4. Toutefois, il appartient à la cour administrative d'appel, saisie de l'ensemble du litige par l'effet dévolutif de l'appel, d'examiner les autres moyens soulevés par M. A... devant le tribunal administratif.

Sur la légalité de l'interdiction de retour sur le territoire français pour une durée de six mois :

5. La décision contestée a été signée par M. D... B..., directeur de la citoyenneté et de l'intégration à la préfecture de l'Ain, qui dispose d'une délégation à l'effet de signer " toute décision mentionnée aux livres II, VI et VII du code de l'entrée et du séjour des étrangers et du droit d'asile " consentie par la préfète de l'Ain par arrêté du 1er juin 2021, publié le même jour au recueil des actes administratifs. Par suite, le moyen tiré de l'incompétence du signataire doit être écarté.

6. La décision d'interdiction de retour, qui vise l'article L. 612-7 du code de l'entrée et du séjour des étrangers et du droit d'asile, énonce, de manière suffisamment circonstanciée, les considérations de fait ayant été prises en compte par la préfète de l'Ain, au regard des critères, applicables à sa situation, énoncés à l'article L. 612-10 du même code.

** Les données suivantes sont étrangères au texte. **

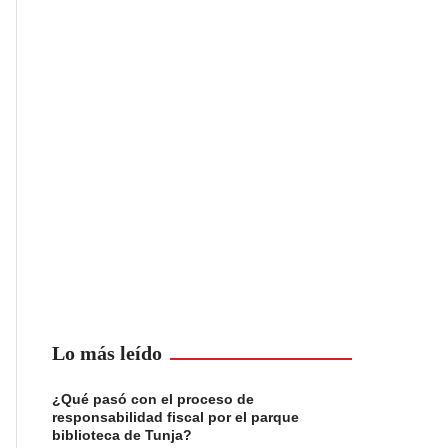
Lo más leído
¿Qué pasó con el proceso de
responsabilidad fiscal por el parque
biblioteca de Tunja?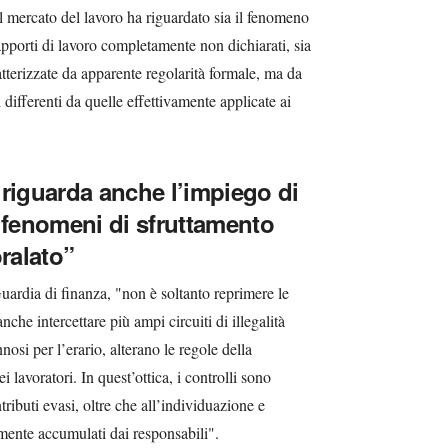
al mercato del lavoro ha riguardato sia il fenomeno
apporti di lavoro completamente non dichiarati, sia
ratterizzate da apparente regolarità formale, ma da
differenti da quelle effettivamente applicate ai
o riguarda anche l’impiego di
 i fenomeni di sfruttamento
oralato”
Guardia di finanza, "non è soltanto reprimere le
nche intercettare più ampi circuiti di illegalità
si per l’erario, alterano le regole della
 lavoratori. In quest’ottica, i controlli sono
tributi evasi, oltre che all’individuazione e
amente accumulati dai responsabili".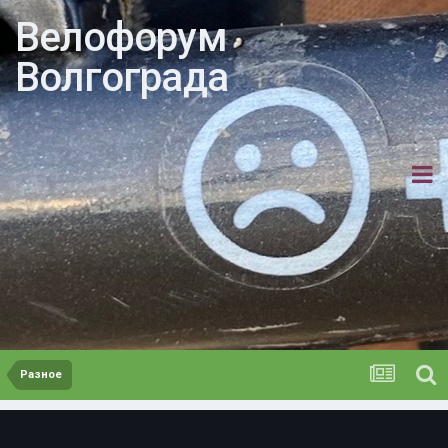
Велофорум
Волгограда
Разное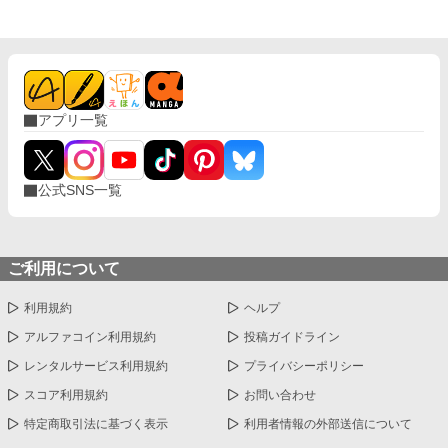
アプリ一覧
公式SNS一覧
ご利用について
利用規約
ヘルプ
アルファコイン利用規約
投稿ガイドライン
レンタルサービス利用規約
プライバシーポリシー
スコア利用規約
お問い合わせ
特定商取引法に基づく表示
利用者情報の外部送信について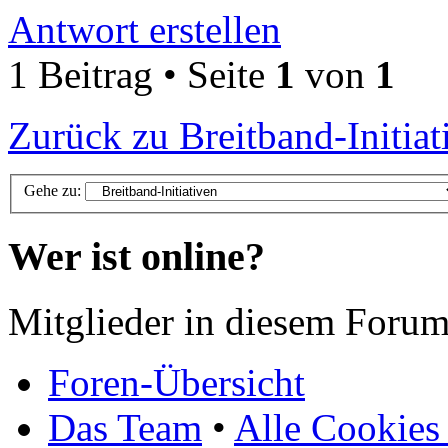
Antwort erstellen
1 Beitrag • Seite
1
von
1
Zurück zu Breitband-Initiat
Gehe zu:
Wer ist online?
Mitglieder in diesem Forum
Foren-Übersicht
Das Team
•
Alle Cookies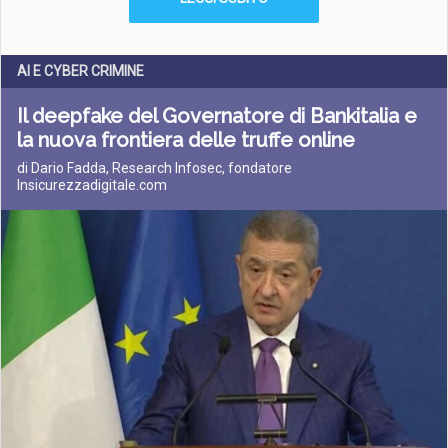
AI E CYBER CRIMINE
Il deepfake del Governatore di Bankitalia e
la nuova frontiera delle truffe online
di Dario Fadda, Research Infosec, fondatore
Insicurezzadigitale.com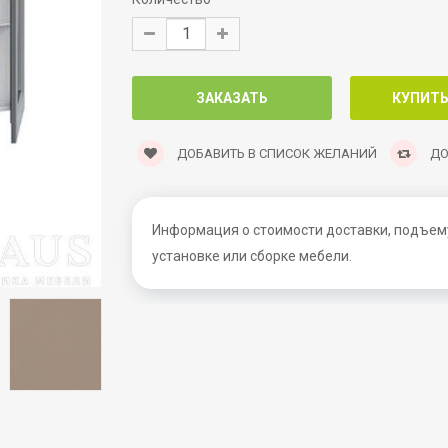
ДОБАВИТЬ В СПИСОК ЖЕЛАНИЙ
ДО
Информация о стоимости доставки, подъему
установке или сборке мебели.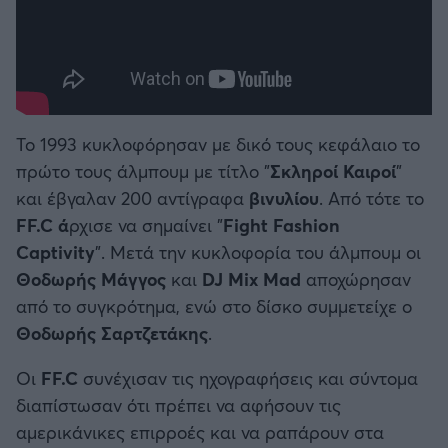
Το 1993 κυκλοφόρησαν με δικό τους κεφάλαιο το
πρώτο τους άλμπουμ με τίτλο "
Σκληροί Καιροί
"
και έβγαλαν 200 αντίγραφα
βινυλίου
. Από τότε το
FF.C ά
ρχισε να σημαίνει "
Fight Fashion
Captivity
". Μετά την κυκλοφορία του άλμπουμ οι
Θοδωρής Μάγγος
και
DJ Mix Mad
αποχώρησαν
από το συγκρότημα, ενώ στο δίσκο συμμετείχε ο
Θοδωρής
Σαρτζετάκης
.
Οι
FF.C
συνέχισαν τις ηχογραφήσεις και σύντομα
διαπίστωσαν ότι πρέπει να αφήσουν τις
αμερικάνικες επιρροές και να ραπάρουν στα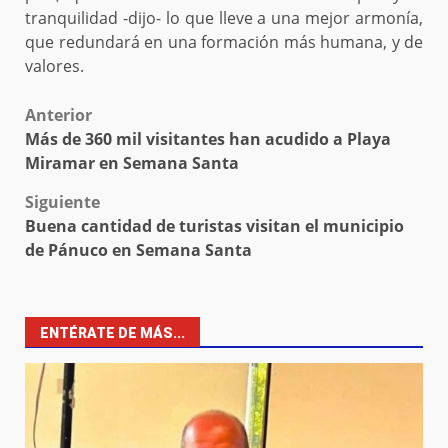
tranquilidad -dijo- lo que lleve a una mejor armonía,
que redundará en una formación más humana, y de
valores.
Post
Anterior
Más de 360 mil visitantes han acudido a Playa
navigation
Miramar en Semana Santa
Siguiente
Buena cantidad de turistas visitan el municipio
de Pánuco en Semana Santa
ENTÉRATE DE MÁS...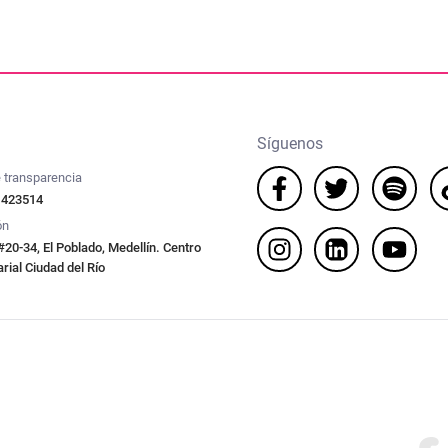
Síguenos
 transparencia
 423514
ón
#20-34, El Poblado, Medellín. Centro
ial Ciudad del Río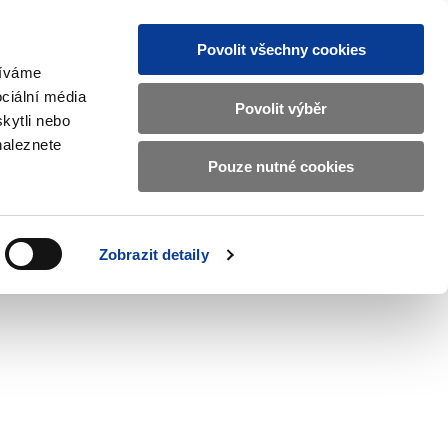
Povolit všechny cookies
žíváme
CZ
EN
ciální média
Základní
Povolit výběr
kytli nebo
informace
naleznete
o
Pouze nutné cookies
ahraničí a EU
Kontrola a regulace
Ministerstvu
Zobrazit
Zobrazit
submenu
submenu
financí
Zahraničí
Kontrola
a
a
v
Zobrazit detaily
EU
regulace
českém
znakovém
jazyce.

Par suite, le moyen tiré de ce que cette décision serait insuffisamment motivée doit être écarté.

7. Il ressort tant des termes de la décision attaquée que des pièces du dossier que la préfète de l'Ain a procédé à un examen particulier de la situation de M. A.... Par conséquent, ce dernier n'est pas fondé à soutenir que l'interdiction de retour en litige serait entachée d'un défaut d'examen réel et sérieux.

8. Pour les mêmes motifs que ceux énoncés au point 3 du présent arrêt, M. A..., qui ne justifie pas de circonstances humanitaires, n'est pas fondé à soutenir que la préfète de l'Ain aurait méconnu l'article L. 612-7 du code de l'entrée et du séjour des étrangers et du droit d'asile.

Sur la légalité de l'assignation à résidence :

9. Aux termes de l'article L. 731-1 du code de l'entrée et du séjour des étrangers et du droit d'asile : " L'autorité administrative peut assigner à résidence l'étranger qui ne peut quitter immédiatement le territoire français mais dont l'éloignement demeure une perspective raisonnable, dans les cas suivants : (...) 2° L'étranger doit être éloigné en exécution d'une interdiction de retour sur le territoire français prise en application des articles L. 612-6, L. 612-7 et L. 612-8 ; ".

10. Il résulte de la combinaison de l'article L. 612-7 et du 2° de l'article L. 731-1 du code de l'entrée et du séjour des étrangers et du droit d'asile que la mise à exécution d'office d'une interdiction de retour et l'assignation à résidence qui peut être prononcée à cette occasion n'ont d'objet que si l'étranger, éloigné en exécution d'une obligation de quitter le territoire, est revenu sur le territoire avant l'expiration de la période d'interdiction de retour, qui elle-même, n'a pris effet qu'après l'éloignement effectif de l'intéressé dans son pays d'origine.

11. En l'espèce, il ressort des pièces du dossier qu'à la date de la décision d'assignation à résidence, M. A..., malgré l'expiration du délai de départ qui lui avait été accordé, n'avait toujours pas exécuté l'obligation de quitter le territoire français prise à son encontre le 10 mai 2020. L'interdiction de retour sur le territoire français dont il a fait l'objet n'avait, en conséquence, pas encore pris effet et ne pouvait, dès lors, servir de base légale à une mesure d'assignation à résidence. Par suite, la préfète de l'Ain n'a pu, sans méconnaître les dispositions rappelées au point 9, assigner à résidence M. A... pour assurer l'exécution de l'interdiction de retour édictée le 10 juin 2021.

12. Il résulte de tout ce qui précède que la préfète de l'Ain est seulement fondée à soutenir que c'est à tort que, par le jugement attaqué, le magistrat désigné du tribunal administratif de Lyon a annulé l'arrêté du 10 juin 2021 en tant qu'il porte interdiction de retour sur le territoire français pour une durée de six mois.

DÉCIDE :

Article 1er : Le jugement n° 2104430 du magistrat désigné du tribunal administratif de Lyon du 17 juin 2021 est annulé en tant qu'il a fait droit à la demande de M. A... tendant à l'annulation de la décision d'interdiction de retour sur le territoire français du 10 juin 2021.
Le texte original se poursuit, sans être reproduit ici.